# PROBLEM STATEMENT:
Copy out all of the data word for word. Omit every picture.

# Collected data:
* * * * * * *

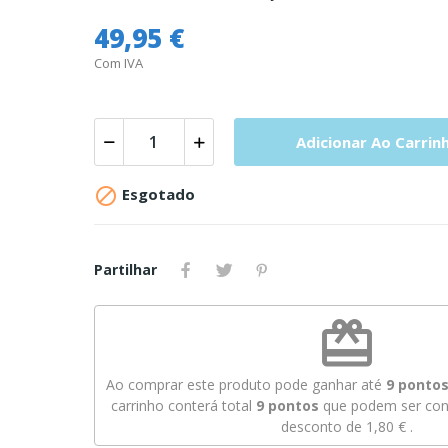
49,95 €
Com IVA
Adicionar Ao Carrin

Esgotado
Partilhar
redeem
Ao comprar este produto pode ganhar até
9
pontos 
carrinho conterá total
9
pontos
que podem ser conv
desconto de
1,80 €
.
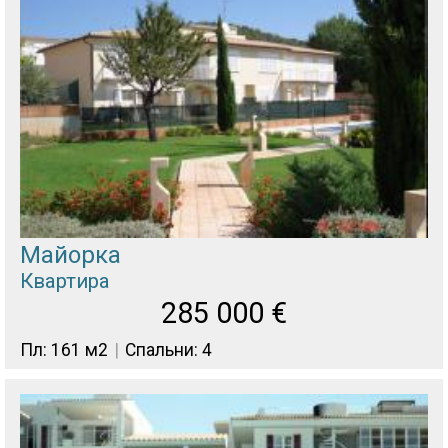
Майорка
Квартира
285 000
€
Пл: 161 м2
Спальни: 4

* * * * * * *

# RESPONSE FOR THIS EXERCISE:
49,95 €
Com IVA
Adicionar Ao Carrin

Esgotado
Partilhar
redeem
Ao comprar este produto pode ganhar até
9
pontos 
carrinho conterá total
9
pontos
que podem ser conv
desconto de
1,80 €
.
Майорка
Квартира
285 000
€
Пл: 161 м2
Спальни: 4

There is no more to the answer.